Complying with orders like these will, over time, require Internet intermediaries to build new architectures of censorship that can block customers, sites, or applications whenever a super-injunction like this one requires it. Building such mechanisms will tempt other copyright and trademark holders, and many other special interests, into trying to use them to control the speech of others. That’s partly why court orders must be specific, and can’t bind the entire world.

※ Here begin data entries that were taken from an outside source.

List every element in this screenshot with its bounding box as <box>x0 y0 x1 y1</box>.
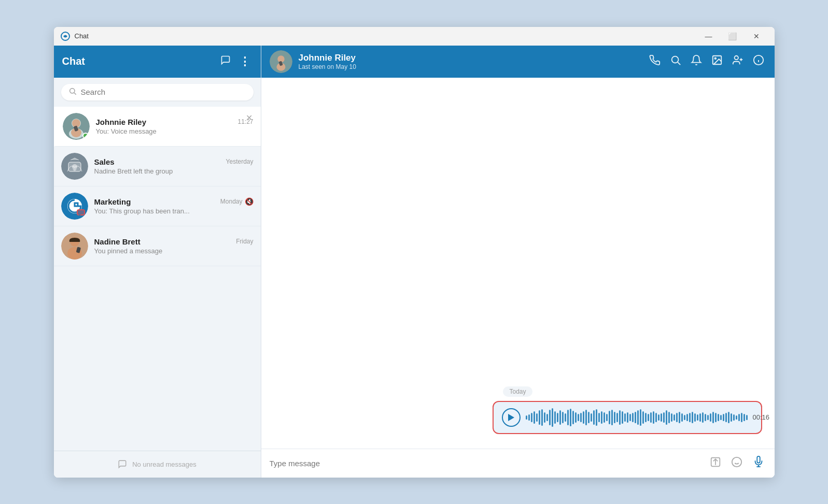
date-divider: Today <box>274 386 762 396</box>
close-button[interactable]: ✕ <box>745 27 768 46</box>
chat-name: Sales <box>94 157 115 166</box>
search-icon <box>68 87 77 97</box>
sidebar-title: Chat <box>62 55 218 67</box>
chat-info-nadine: Nadine Brett Friday You pinned a message <box>94 237 254 255</box>
more-options-button[interactable]: ⋮ <box>237 53 252 70</box>
play-button[interactable] <box>502 408 521 427</box>
close-chat-button[interactable]: ✕ <box>245 112 254 124</box>
microphone-button[interactable] <box>751 454 766 472</box>
avatar-sales <box>61 153 88 180</box>
avatar-marketing <box>61 193 88 220</box>
title-bar: Chat — ⬜ ✕ <box>54 27 775 46</box>
minimize-button[interactable]: — <box>697 27 721 46</box>
chat-main: Johnnie Riley Last seen on May 10 <box>261 46 775 478</box>
search-input[interactable] <box>81 88 246 96</box>
chat-time: Yesterday <box>226 158 254 165</box>
chat-header-info: Johnnie Riley Last seen on May 10 <box>299 53 641 70</box>
mute-icon: 🔇 <box>245 197 254 206</box>
info-button[interactable] <box>751 52 766 70</box>
svg-point-23 <box>671 56 678 63</box>
online-indicator <box>82 133 89 139</box>
chat-time: Monday 🔇 <box>220 197 254 206</box>
chat-preview: You: Voice message <box>96 127 254 135</box>
sidebar-header-icons: ⋮ <box>218 53 252 70</box>
maximize-button[interactable]: ⬜ <box>721 27 745 46</box>
chat-name: Johnnie Riley <box>96 118 147 126</box>
chat-name: Marketing <box>94 197 131 206</box>
svg-point-36 <box>732 457 741 466</box>
chat-list: Johnnie Riley 11:27 You: Voice message ✕ <box>54 107 261 451</box>
chat-header-actions <box>647 52 766 70</box>
waveform <box>526 408 748 427</box>
add-user-button[interactable] <box>730 52 746 70</box>
avatar-nadine <box>61 233 88 260</box>
attachment-button[interactable] <box>708 455 723 472</box>
voice-message-bubble: 00:16 11:27 ✓ <box>493 401 762 434</box>
svg-point-1 <box>69 88 74 93</box>
compose-button[interactable] <box>218 53 233 70</box>
svg-line-2 <box>74 93 76 95</box>
avatar-johnnie <box>63 113 90 140</box>
sidebar-header: Chat ⋮ <box>54 46 261 78</box>
chat-input-bar <box>261 449 775 478</box>
chat-item-nadine[interactable]: Nadine Brett Friday You pinned a message <box>54 226 261 266</box>
chat-header-status: Last seen on May 10 <box>299 63 641 70</box>
svg-point-27 <box>734 56 738 60</box>
chat-name: Nadine Brett <box>94 237 141 246</box>
notifications-button[interactable] <box>689 52 704 70</box>
svg-line-24 <box>678 62 680 65</box>
message-input[interactable] <box>270 459 702 468</box>
gallery-button[interactable] <box>709 52 725 70</box>
chat-header-name: Johnnie Riley <box>299 53 641 63</box>
chat-info-marketing: Marketing Monday 🔇 You: This group has b… <box>94 197 254 215</box>
chat-item-marketing[interactable]: Marketing Monday 🔇 You: This group has b… <box>54 186 261 226</box>
emoji-button[interactable] <box>729 454 745 472</box>
chat-messages: Today 00:16 11:27 ✓ <box>261 78 775 449</box>
footer-text: No unread messages <box>132 460 197 468</box>
search-bar <box>54 78 261 107</box>
chat-header-avatar <box>270 50 292 73</box>
voice-duration: 00:16 <box>753 413 770 421</box>
chat-preview: You: This group has been tran... <box>94 207 254 215</box>
chat-preview: You pinned a message <box>94 247 254 255</box>
chat-item-johnnie-riley[interactable]: Johnnie Riley 11:27 You: Voice message ✕ <box>54 107 261 147</box>
svg-point-11 <box>72 164 77 169</box>
chat-info-johnnie: Johnnie Riley 11:27 You: Voice message <box>96 118 254 135</box>
search-button[interactable] <box>668 52 683 70</box>
title-bar-text: Chat <box>75 32 697 40</box>
chat-preview: Nadine Brett left the group <box>94 167 254 175</box>
sidebar-footer: No unread messages <box>54 451 261 478</box>
chat-info-sales: Sales Yesterday Nadine Brett left the gr… <box>94 157 254 175</box>
chat-time: Friday <box>236 238 253 245</box>
footer-message-icon <box>118 459 127 469</box>
chat-header: Johnnie Riley Last seen on May 10 <box>261 46 775 78</box>
svg-point-26 <box>714 57 716 59</box>
chat-item-sales[interactable]: Sales Yesterday Nadine Brett left the gr… <box>54 147 261 186</box>
svg-marker-33 <box>508 414 514 421</box>
sidebar: Chat ⋮ <box>54 46 261 478</box>
title-bar-controls: — ⬜ ✕ <box>697 27 768 46</box>
search-input-wrap <box>61 84 254 100</box>
app-logo <box>60 31 71 41</box>
phone-button[interactable] <box>647 52 663 70</box>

While Youtube-MP3 might be a neutral tool with lawful purposes, it might also run afoul of the law--this lawsuit will determine that. But whether or not the site is judged to be infringing, the legal limits on court orders that can silence speech exist to protect everyone. And if they are eroded in cases like this one, everyone’s speech will be less free. That’s why we stand up to site-blocking power grabs like the one in this case, and we hope Internet companies that look out for their users will, too.

Update (9/27/16): RIAA posted a press release on its website, confirming that the true purpose behind this lawsuit is to compel a vast array of Internet intermediaries to help make websites disappear. Cary Sherman, the Chairman and CEO of RIAA, directed his comments to “everyone in the music ecosystem,” including search engines and those who publish “app charts.” Along with the demands in the lawsuit itself, these comments make clear that record labels want to use the judicial process to gain regulatory power over the entire Internet.